Pertama-tama, usia hidup rata-rata orang Indonesia itu sekitar 70 tahun. Berarti, ketika menginjak angka 35, dia udah ada di halfway point. Setengah jalan menuju game over. Aneh banget menyadari bahwa kemungkinan besar sisa hidupnya ke depan sama lamanya dengan hidup yang selama ini udah gue jalanin. Suddenly, death seems so much closer. Jadi mendadak merasa lebih menghargai hidup.
Kedua, umur 35 adalah setengah jalan dari kepala 3 menuju kepala 4. Dan ini bener-bener bikin dia senewen. Ada pepatah yang mengatakan, “Life begins at 40”. Hell no. Menurutnya, “Life begins at 30”. Kenapa? Karena di umur 30-an, dia ngerasa udah cukup punya bekal skill dan pengalaman hidup untuk bisa menjalani apa yang dia sudah jalani dengan cukup baik, sambil masih tetap bisa menyandang label “anak muda”.

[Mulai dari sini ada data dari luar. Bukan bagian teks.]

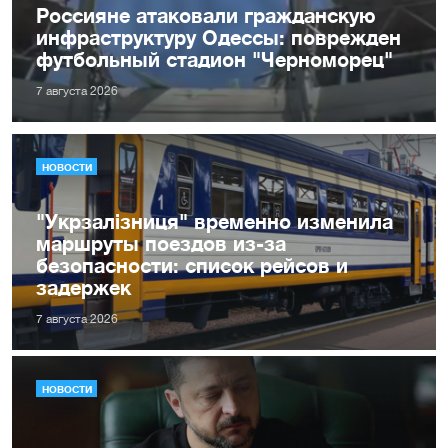
Россияне атаковали гражданскую
инфраструктуру Одессы: поврежден
футбольный стадион "Черноморец"
7 августа 2026
НОВОСТИ
"Укрзалізниця" временно изменила
маршруты поездов из-за
безопасности: список рейсов и
задержек
7 августа 2026
НОВОСТИ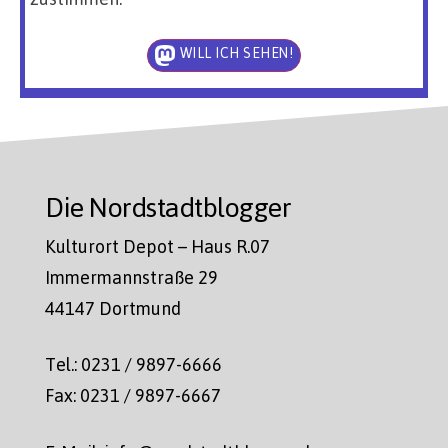
WILL ICH SEHEN!
Die Nordstadtblogger
Kulturort Depot – Haus R.07
Immermannstraße 29
44147 Dortmund
Tel.: 0231 / 9897-6666
Fax: 0231 / 9897-6667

Coba kita telaah. Di umur 30-an, Ernest jadi komika pertama yang bikin tur nasional, udah bikin tiga kali tur dan empat kali show tunggal, nulis tiga buku best-seller, serta nulis dan nyutradarain film yang ketika rilis bisa menarik hampir lebih dari satu juta penonton, plus dapet beberapa award bergengsi. Sebentar, jangan ngatain dia sombong dulu, karena semua ini ada tujuannya. Yaitu, pamer. Tapi, poinnya adalah, semua itu jadi keren karena dia mencapainya di umur 30-an. Coba semua itu terjadi ketika dia umur 40-an. Tetep ada kerennya sih, tapi jadi jauh lebih luntur.

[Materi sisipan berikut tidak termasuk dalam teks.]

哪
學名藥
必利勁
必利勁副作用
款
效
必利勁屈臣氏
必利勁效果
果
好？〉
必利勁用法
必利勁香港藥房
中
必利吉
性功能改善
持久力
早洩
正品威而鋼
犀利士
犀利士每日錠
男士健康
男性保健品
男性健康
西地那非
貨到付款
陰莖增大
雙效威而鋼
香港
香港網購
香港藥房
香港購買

Buku berjudul ‘Setengah Jalan’ ini berisi koleksi esai komedi karya Ernest Prakasa yang sebagian besar diadaptasi dari tur stand-up comedy dengan judul sama, yang digelar di dua belas kota dari April hingga Mei 2017 silam.
‘Setengah Jalan’ adalah salah satu judul esai yang menarik disimak dalam buku ini. Dalam esai ini, Ernest mengisahkan kisah singkat hidupnya sejak kecil hingga ia menikah dengan Meira. Ernest terbilang pria yang menikah di usia muda, 25 tahun, sementara istrinya 24, selisih satu tahun lebih muda darinya.

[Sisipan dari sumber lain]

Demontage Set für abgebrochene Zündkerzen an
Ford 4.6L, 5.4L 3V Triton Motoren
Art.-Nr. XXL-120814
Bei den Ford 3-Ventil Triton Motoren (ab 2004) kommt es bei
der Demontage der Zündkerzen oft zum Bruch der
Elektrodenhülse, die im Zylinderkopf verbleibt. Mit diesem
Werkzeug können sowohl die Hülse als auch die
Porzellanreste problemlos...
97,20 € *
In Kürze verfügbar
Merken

Pada usia 30-an, Ernest berhasil meraih sederet pencapaian yang cukup mengagumkan. Mulai dari menjadi komika pertama yang bikin tur nasional, menggelar tiga kali tur dan empat kali show tunggal, nulis tiga buku best seller, serta nulis dan menyutradarai beberapa film sendiri yang dapat sejumlah award bergengsi.
Bila direnungi, umur 30-an bisa disebut ‘setengah jalan’ dari kepala tiga ke kepala empat, juga bisa disebut ‘setengah jalan’ menuju usia 70 yang merupakan usia hidup rata-rata orang Indonesia. Yang terpenting bukanlah berapa lama kita hidup. Tapi, apa yang kita berikan bagi orang lain selama hidup. Makna hidup itu diukur dari kontribusi, bukan durasi (hlm. 8-10).
Esai menarik berikutnya yang menarik disimak dalam buku ini berjudul ‘Menggugat Jodoh’. Menurut Ernest, ada banyak cara untuk menentukan pasangan terbaik. Di Indonesia, salah satu konsep yang paling sering dijadikan acuan adalah “jodoh”. Menurut KBBI, definisi jodoh adalah ‘orang yang cocok menjadi suami atau istri atau pasangan hidup’.
Salah satu jargon paling awam berkaitan dengan urusan perjodohan adalah kalimat, “Yah, kalau jodoh nggak ke manalah.” Tapi untuk urusan percintaan, menurut Ernest malah bahaya.
Jangan sampai mindset “jodoh nggak ke mana” malah bikin kamu jadi malas. Nanti yang ada, calon pasangan di depan mata, orang yang mungkin akan jadi pedamping terbaikmu, malah diambil orang gara-gara kamunya terlalu santai atau merasa nggak perlu berusaha maksimal.
Hal yang penting dipahami, jangan terlalu terpaku dengan konsep jodoh. Yang terbaik adalah kita berusaha dengan segenap daya upaya. Wajar dong, berusaha keras untuk sesuatu yang kita idamkan. Ini bukan cuma berlaku untuk yang lagi mencari pasangan, melainkan terlebih untuk yang lagi mempertahankan hubungan. Karena, seperti hal-hal lain dalam hidup, cinta pun tunduk pada hukum sederhana: “Mencari tidaklah sesulit mempertahankan” (hlm. 15).